Costs of Bayesian Parameter Estimation in Third-Generation Gravitational Wave Detectors: an Assessment of Current Acceleration Methods

TL;DR

This paper evaluates the computational costs of Bayesian parameter estimation for third-generation gravitational wave detectors, highlighting the need for more efficient methods due to the high data volume and computational demands.

Contribution

It systematically assesses the computational costs and compares acceleration techniques for Bayesian inference in 3G GW detectors, emphasizing their potential to reduce costs significantly.

Findings

Standard PE could require billions of CPU core hours for 3G data.

Acceleration methods can reduce this to less than a million core hours.

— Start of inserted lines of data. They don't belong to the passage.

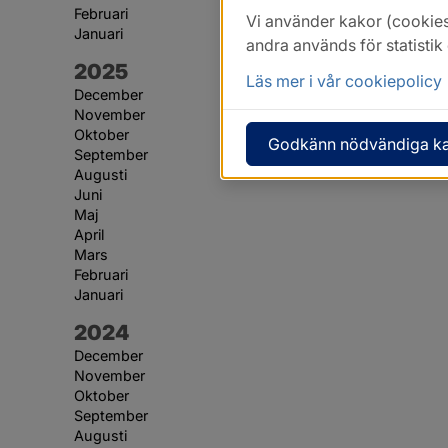
Februari
Vi använder kakor (cookies
Januari
andra används för statisti
År:
2025
Läs mer i vår cookiepolicy
December
November
Oktober
Godkänn nödvändiga k
September
Augusti
Juni
Maj
April
Mars
Februari
Januari
År:
2024
December
November
Oktober
September
Augusti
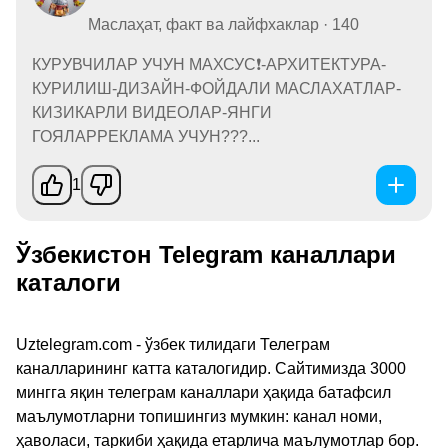
Маслаҳат, факт ва лайфхаклар · 140
КУРУВЧИЛАР УЧУН МАХСУС❗-АРХИТЕКТУРА-
КУРИЛИШ-ДИЗАЙН-ФОЙДАЛИ МАСЛАХАТЛАР-
КИЗИКАРЛИ ВИДЕОЛАР-ЯНГИ
ГОЯЛАРРЕКЛАМА УЧУН???...
1
Ўзбекистон Telegram каналлари
каталоги
Uztelegram.com - ўзбек тилидаги Телеграм
каналларининг катта каталогидир. Сайтимизда 3000
мингга яқин телеграм каналлари ҳақида батафсил
маълумотларни топишингиз мумкин: канал номи,
ҳаволаси, таркиби ҳақида етарлича маълумотлар бор.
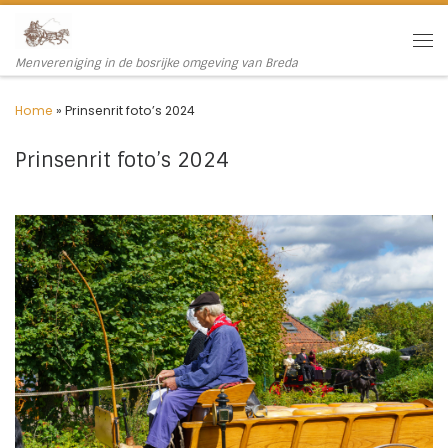
Ga naar inhoud
Me
Menvereniging in de bosrijke omgeving van Breda
Home
»
Prinsenrit foto’s 2024
Prinsenrit foto’s 2024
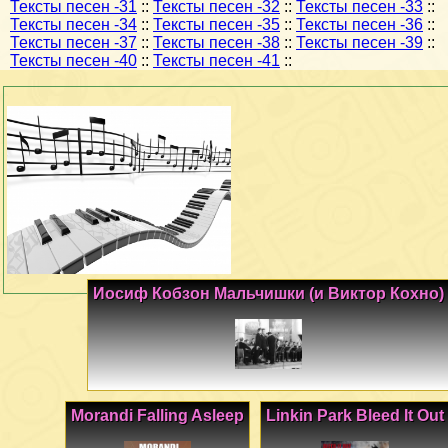
Тексты песен -31
::
Тексты песен -32
::
Тексты песен -33
::
Тексты песен -34
::
Тексты песен -35
::
Тексты песен -36
::
Тексты песен -37
::
Тексты песен -38
::
Тексты песен -39
::
Тексты песен -40
::
Тексты песен -41
::
Иосиф Кобзон Мальчишки (и Виктор Кохно)
Morandi Falling Asleep
Linkin Park Bleed It Out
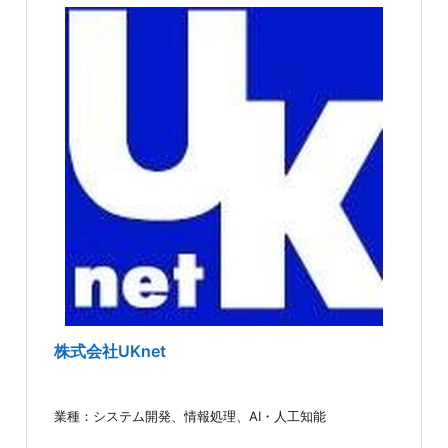
株式会社UKnet
業種：システム開発、情報処理、AI・人工知能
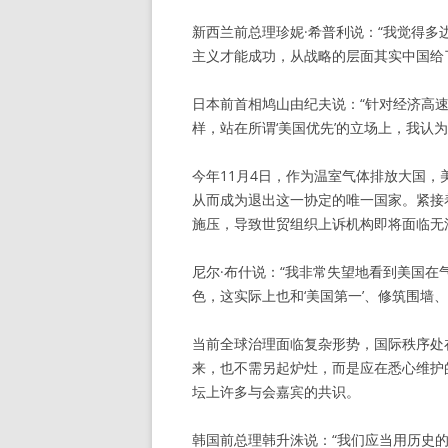
新西兰前总理珍妮·希普利说：“我觉得
主义才能成功，从战略的层面其实中国给
日本前首相鸠山由纪夫说：“针对经济高
样，站在所谓‘美国优先’的立场上，我认
今年11月4日，作为温室气体排放大国
从而成为退出这一协定的唯一国家。紧接
施压，导致世贸组织上诉机构即将面临无
尼尔·布什说：“我非常失望地看到美国
色，这实际上也和‘美国第一’、修筑围墙
当前全球治理面临复杂形势，国际秩序处
来，也不需另起炉灶，而是应在悉心维护
坛上许多与会嘉宾的共识。
韩国前总理韩升洙说：“我们应当用历史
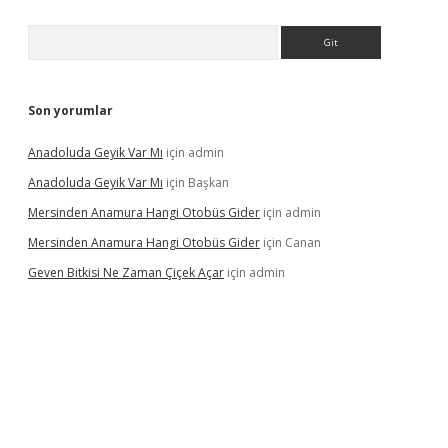
Arama
Son yorumlar
Anadoluda Geyik Var Mı
için
admin
Anadoluda Geyik Var Mı
için
Başkan
Mersinden Anamura Hangi Otobüs Gider
için
admin
Mersinden Anamura Hangi Otobüs Gider
için
Canan
Geven Bitkisi Ne Zaman Çiçek Açar
için
admin
ncel giriş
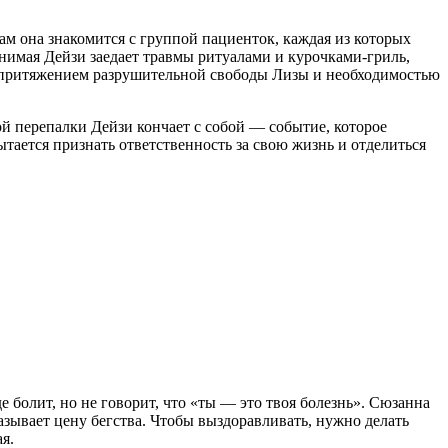
м она знакомится с группой пациенток, каждая из которых
анимая Дейзи заедает травмы ритуалами и курочками-гриль,
 притяжением разрушительной свободы Лизы и необходимостью
 перепалки Дейзи кончает с собой — событие, которое
ается признать ответственность за свою жизнь и отделиться
где болит, но не говорит, что «ты — это твоя болезнь». Сюзанна
казывает цену бегства. Чтобы выздоравливать, нужно делать
я.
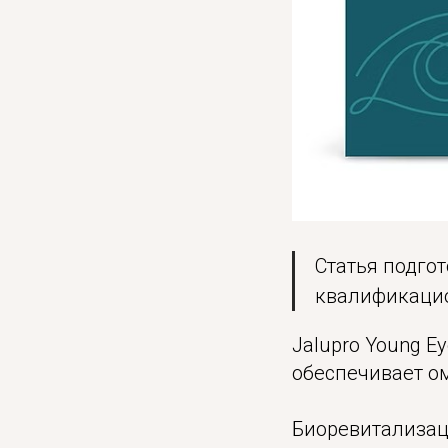
Статья подго
квалификаци
Jalupro Young 
обеспечивает о
Биоревитализаци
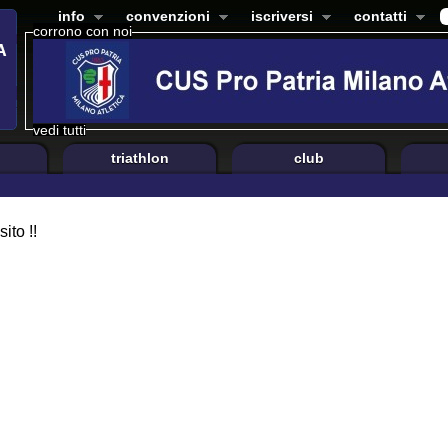
info
convenzioni
iscriversi
contatti
corrono con noi
vedi tutti
triathlon
club
ito !!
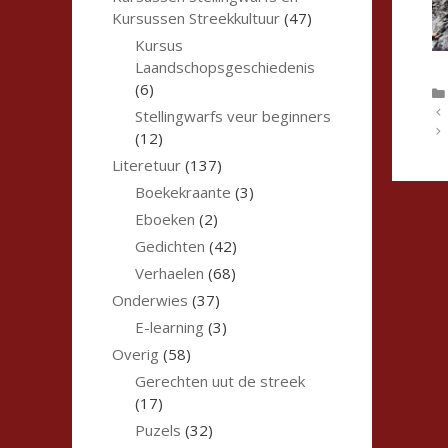
Kursussen Streekkultuur
(47)
Kursus
Laandschopsgeschiedenis
(6)
Stellingwarfs veur beginners
(12)
Literetuur
(137)
Boekekraante
(3)
Eboeken
(2)
Gedichten
(42)
Verhaelen
(68)
Onderwies
(37)
E-learning
(3)
Overig
(58)
Gerechten uut de streek
(17)
Puzels
(32)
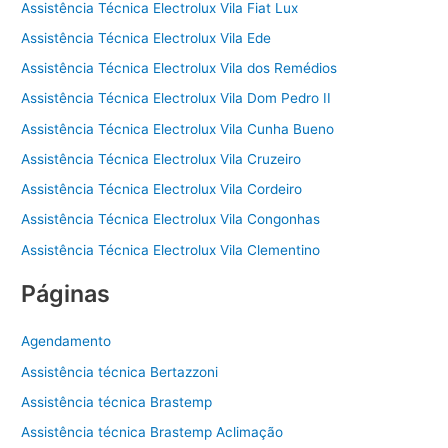
Assistência Técnica Electrolux Vila Fiat Lux
Assistência Técnica Electrolux Vila Ede
Assistência Técnica Electrolux Vila dos Remédios
Assistência Técnica Electrolux Vila Dom Pedro II
Assistência Técnica Electrolux Vila Cunha Bueno
Assistência Técnica Electrolux Vila Cruzeiro
Assistência Técnica Electrolux Vila Cordeiro
Assistência Técnica Electrolux Vila Congonhas
Assistência Técnica Electrolux Vila Clementino
Páginas
Agendamento
Assistência técnica Bertazzoni
Assistência técnica Brastemp
Assistência técnica Brastemp Aclimação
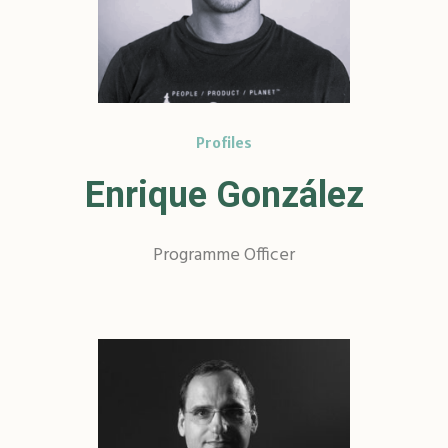
Profiles
Enrique González
Programme Officer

High-SNR scenarios require careful treatment of accelerated methods.

Abstract

Bayesian inference with stochastic sampling has been widely used to obtain the properties of gravitational wave (GW) sources. Although computationally intensive, its cost remains manageable for current second-generation GW detectors because of the relatively low event rate and signal-to-noise ratio (SNR). The third-generation (3G) GW detectors are expected to detect hundreds of thousands of compact binary coalescence (CBC) events every year with substantially higher SNR and longer signal duration, presenting significant computational challenges. In this study, we systematically evaluate the computational costs of CBC source parameter estimation (PE) in the 3G era by modeling the PE time cost as a function of SNR and signal duration. We examine the standard PE method alongside acceleration methods including relative binning, multibanding, and reduced order quadrature. We predict that PE for a one-month-observation catalog with 3G detectors could require at least billions of CPU core hours with the standard PE method, whereas acceleration techniques can reduce this demand to less than millions of core hours, which is as high as the cost of analyzing GW events in the past 10 years. These findings highlight the necessity for more efficient PE methods to enable cost-effective and environmentally sustainable data analysis for 3G detectors. In addition, we assess the accuracy of accelerated PE methods, emphasizing the need for careful treatment in high-SNR scenarios.